Nmap Development mailing list archives

Re: IPv6 host discovery Bug in 6.47 -- perhaps newer versions


From: Daniel Miller <bonsaiviking () gmail com>
Date: Mon, 28 Sep 2015 10:07:10 -0500

Allen,

Please keep dev () nmap org CC'd on these messages so other developers can
chime in; I'm far from a FreeBSD expert.

I've excerpted your output below:

SENT (0.1061s) ICMP [192.168.129.2 > 45.33.32.156 Echo request
(type=8/code=0) id=57140 seq=0] IP [ttl=37 id=32712 iplen=28 ]
SENT (0.1062s) TCP 192.168.129.2:60109 > 45.33.32.156:443 S ttl=43
id=38851 iplen=44  seq=936660269 win=1024 <mss 1460>
SENT (0.1063s) TCP 192.168.129.2:60109 > 45.33.32.156:80 A ttl=58 id=5574
iplen=40  seq=0 win=1024
SENT (0.1063s) ICMP [192.168.129.2 > 45.33.32.156 Timestamp request
(type=13/code=0) id=6201 seq=0 orig=0 recv=0 trans=0] IP [ttl=41 id=2108
iplen=40 ]
RCVD (0.1456s) ICMP [45.33.32.156 > 192.168.129.2 Timestamp reply
(type=14/code=0) id=6201 seq=0 orig=0 recv=50340359 trans=50340359] IP
[ttl=52 id=44266 iplen=40 ]


This clearly shows that Nmap believes it has sent an ICMP Echo request, a
TCP SYN to port 443, a TCP ACK to port 80, and an ICMP Timestamp request.
The host is marked "up" because it sent a reply to the last probe
(timestamp).

Is there any reason your tcpdump sniffer would not receive the packets that
Nmap thinks it's sending? A filtering firewall between the sniffer and the
scanner, or a capture filter (BPF) that is only including TCP traffic, for
instance?

Dan

On Mon, Sep 28, 2015 at 9:02 AM, Allen Landsidel <landsidel.allen () gmail com>
wrote:

Daniel,

No problem, thanks for getting back to me so quick.  The host is indeed
FreeBSD 10, though it's in need of an update, so I'll take care of that as
well.  In answer to your questions.

1. No problem.  I'll download and build the beta tarball and get back to
you.  If there's an svn/git repo you want me to build from I can try that
as well.

2. Results are attached as 'nmap test.result'.

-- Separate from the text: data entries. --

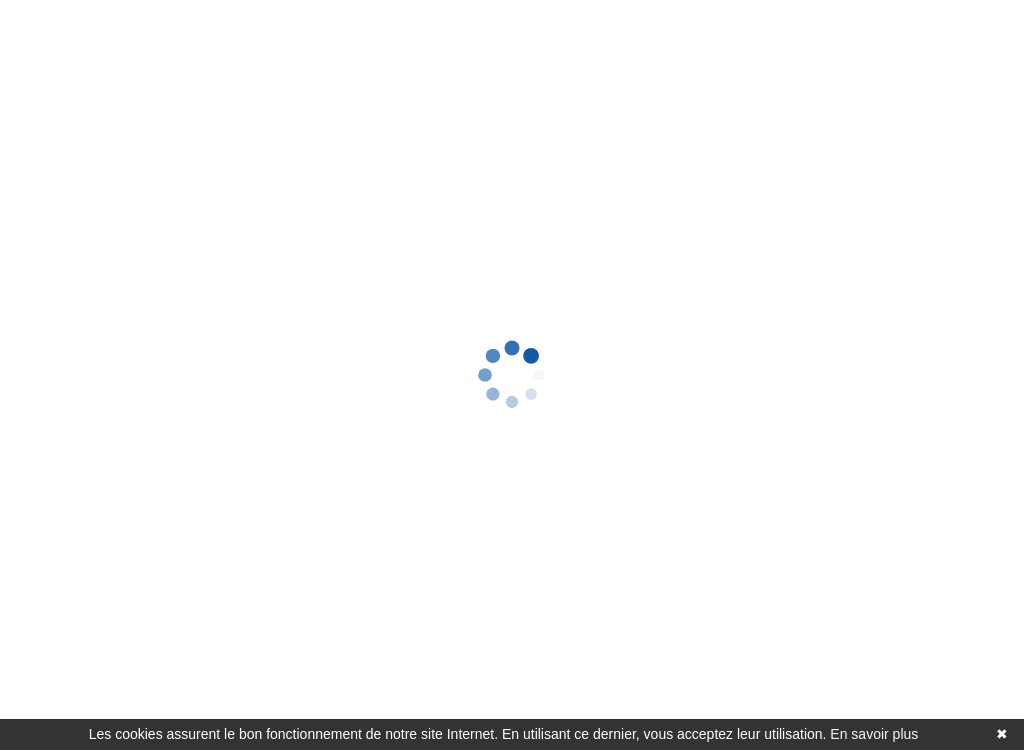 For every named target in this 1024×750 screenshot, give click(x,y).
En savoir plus (874, 734) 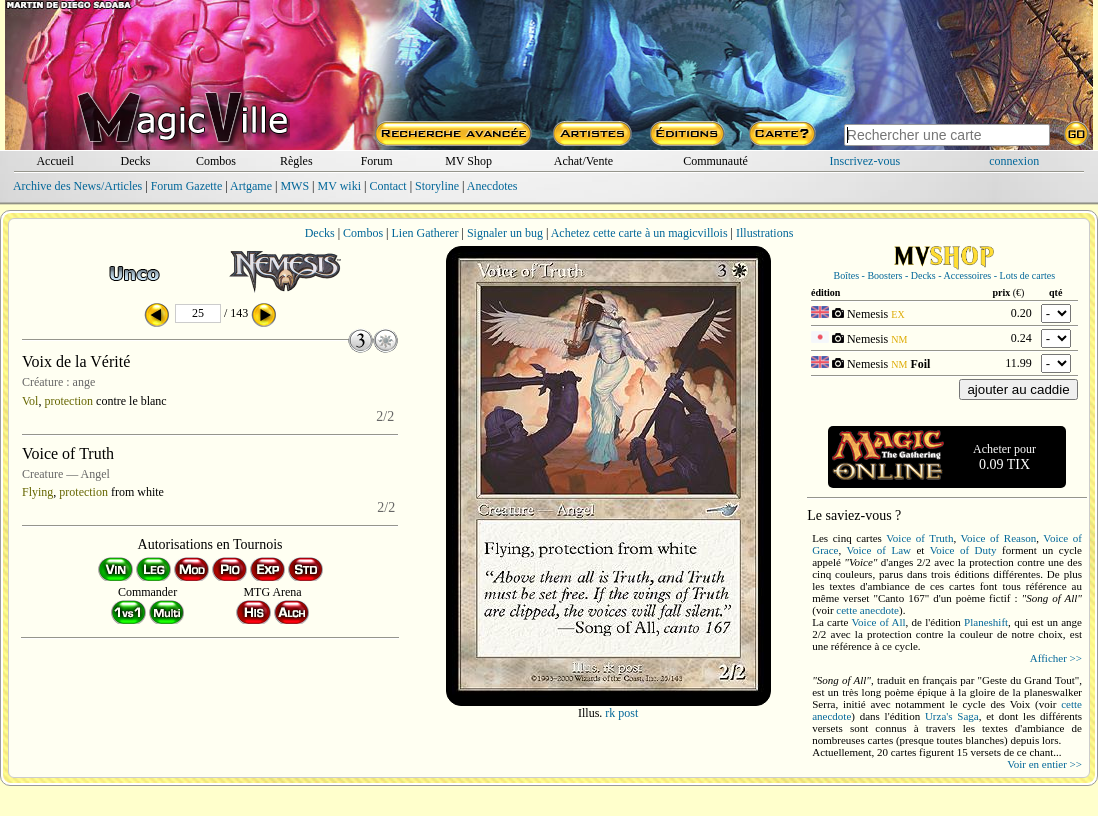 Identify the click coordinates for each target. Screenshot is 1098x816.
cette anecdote (867, 610)
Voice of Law (879, 550)
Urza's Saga (952, 716)
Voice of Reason (999, 538)
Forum (377, 161)
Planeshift (986, 622)
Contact (387, 186)
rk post (621, 713)
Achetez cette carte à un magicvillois (639, 233)
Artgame (251, 186)
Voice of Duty (963, 550)
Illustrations (764, 233)
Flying (37, 492)
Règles (296, 161)
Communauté (715, 161)
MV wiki (339, 186)
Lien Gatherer (425, 233)
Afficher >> (1056, 658)
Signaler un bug (505, 233)
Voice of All (879, 622)
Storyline (437, 186)
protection (68, 401)
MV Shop (468, 161)
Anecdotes (492, 186)
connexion (1014, 161)
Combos (216, 161)
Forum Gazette (187, 186)
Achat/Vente (583, 161)
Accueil (54, 161)
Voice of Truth (919, 538)
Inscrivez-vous (864, 161)
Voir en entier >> (1044, 764)
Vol (30, 401)
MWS (294, 186)
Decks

3. Yes, I'm testing as root.

4. The setup is virtualized via VMWare ESXi 5.5.  Other more "standard"
tools are working fine, such as ping6, and as I said if I explicitly tell
nmap to use an echo test with -PE, it also detects the target as up and
proceeds with the scan.

On 9/28/2015 09:52, Daniel Miller wrote:

Allen,

Thanks for reporting this. We were aware of a problem sending raw
packets on FreeBSD 10 and later, because of a change in network address
byte order, but that results in no packets being sent at all. I'm not
sure what could be causing the problem you're describing, but please
answer a few more questions for us, and we will try to debug:

1. Is there any way at all that you can use 6.49BETA5 for this test? It
is always much easier to debug the current release than to work with an
older release, and you will get a more capable product as a whole.

2. What is the output of this command, and what does tcpdump show?: nmap
-d --packet-trace -sn -n scanme.nmap.org <http://scanme.nmap.org>

3. Are you running Nmap with root privileges every time? The default
behavior when root privileges are not available is to try a TCP
connection to ports 80 and 443, without ICMP probes.

4. Is there anything unusual about your network environment? For
example, when my FreeBSD VM was running under Oracle VirtualBox with
NAT, VirtualBox dropped the ICMP Timestamp Requests and intercepted the
raw TCP packets, trying to perform a complete TCP handshake instead of
passing along the raw SYN and ACK packets expected.

Dan

On Sat, Sep 26, 2015 at 6:17 PM, Allen Landsidel
<landsidel.allen () gmail com <mailto:landsidel.allen () gmail com>> wrote:

    It appears that when scanning a host with ipv6, if you don't specify
    any discovery options, that only the port 80 and port 443 checks
    described in the man page are actually tried -- the ICMP echo
    request isn't. Scanning with "nmap -6 -PE host::addr" works fine and
    detects the host is up, but scanning with just "nmap -6 host::addr"
    does not.

    Tcpdump indicates only the 80 and 443 packets are being sent, while
    the man page indicates the ICMP echo request is also tried.

    Using FreeBSD, so I don't know if this is fixed in 6.48 or 6.49, as
    6.47 is the latest version available in ports.